Context-Inappropriate Capability

Medium
Confidence
96% confidence
Finding
The generic HTTP 402 flow automatically parses server-provided payment instructions, prepares a signed payment payload, and retries the request with proof of payment. In a skill whose declared purpose is analysis rather than payments, this creates an unnecessary capability for remote endpoints to solicit on-chain payment attempts and increases the chance of misuse or operator error.

Intent-Code Divergence

Medium
Confidence
97% confidence
Finding
The documentation explicitly states that private keys must only be provided via a protected key file and that inline secrets should be avoided, but the inline Python example then accepts a raw private key string and enables `auto_pay=True`. This contradiction normalizes unsafe secret handling and automatic transaction signing, increasing the chance that downstream users embed wallet keys in code, logs, notebooks, or agent memory and authorize payments without meaningful user approval.

Missing User Warnings

Medium
Confidence
90% confidence
Finding
The README instructs users to place a raw private key in a local file and only mentions filesystem permissions, without clearly warning that this key directly authorizes spending and could be stolen via malware, backups, shell history mistakes, or accidental disclosure. In a cryptocurrency payment context, normalizing plaintext private key handling materially increases the chance of wallet compromise and fund loss.

Missing User Warnings

Medium
Confidence
97% confidence
Finding
The client example automatically retries a request with an `X-Payment` header after receiving a 402 response, without an explicit warning, confirmation step, or spend-validation guard.
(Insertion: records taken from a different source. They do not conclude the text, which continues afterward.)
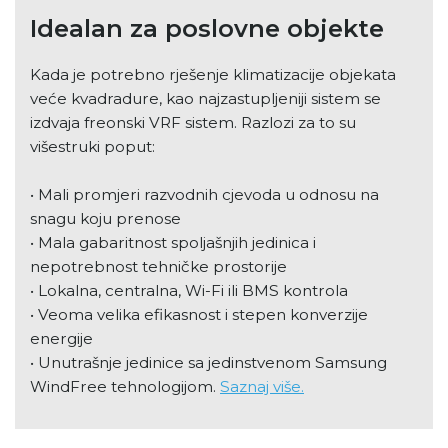
Idealan za poslovne objekte
Kada je potrebno rješenje klimatizacije objekata
veće kvadradure, kao najzastupljeniji sistem se
izdvaja freonski VRF sistem. Razlozi za to su
višestruki poput:
• Mali promjeri razvodnih cjevoda u odnosu na
snagu koju prenose
• Mala gabaritnost spoljašnjih jedinica i
nepotrebnost tehničke prostorije
• Lokalna, centralna, Wi-Fi ili BMS kontrola
• Veoma velika efikasnost i stepen konverzije
energije
• Unutrašnje jedinice sa jedinstvenom Samsung
WindFree tehnologijom.
Saznaj više.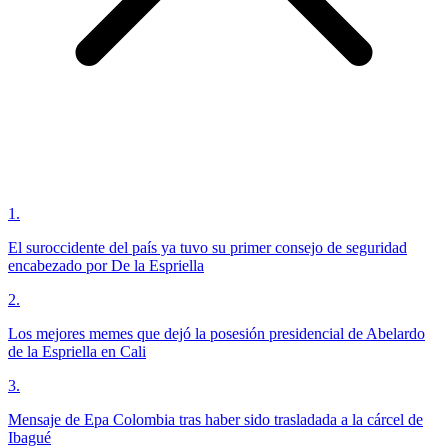
1
.
El suroccidente del país ya tuvo su primer consejo de seguridad
encabezado por De la Espriella
2
.
Los mejores memes que dejó la posesión presidencial de Abelardo
de la Espriella en Cali
3
.
Mensaje de Epa Colombia tras haber sido trasladada a la cárcel de
Ibagué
In practice, this normalizes autonomous payment behavior and could lead an agent or developer to send real blockchain payments to an untrusted endpoint based only on server-provided instructions.

Missing User Warnings

Low
Confidence
90% confidence
Finding
The script sends a user-supplied wallet address to the Safe Transaction Service, which is a third-party endpoint, without any explicit notice or consent flow. While a wallet address is often public blockchain data, querying it can still disclose user investigative intent, correlate activity with the caller's IP address, and create privacy leakage to external services.

Missing User Warnings

Low
Confidence
94% confidence
Finding
The TRON analysis path transmits the user-provided address to TronGrid, a public third-party API, without clearly warning the user. Even though the address itself may be public, the lookup can reveal what address the user is investigating and link that interest to network metadata such as source IP and timing.

Vague Triggers

Medium
Confidence
88% confidence
Finding
The Trust Wallet trigger condition is described broadly enough that it could activate in routine code-generation or transaction-handling contexts without strong scoping constraints. In a wallet or agent environment, over-broad activation can cause unintended interception of benign workflows, incorrect AML gating, or unexpected security decisions on user actions.

Missing User Warnings

Medium
Confidence
84% confidence
Finding
The documentation authorizes automatic ALLOW/BLOCK behavior and whitelist-based auto-allow decisions, but it does not consistently require prominent user-facing disclosure before a transfer is interrupted or silently permitted due to heuristic trust decisions. In financial-transfer contexts, hidden enforcement or silent bypass logic can create unsafe UX, compliance disputes, and user harm if classifications are wrong or stale.

VirusTotal

VirusTotal findings are pending for this skill version.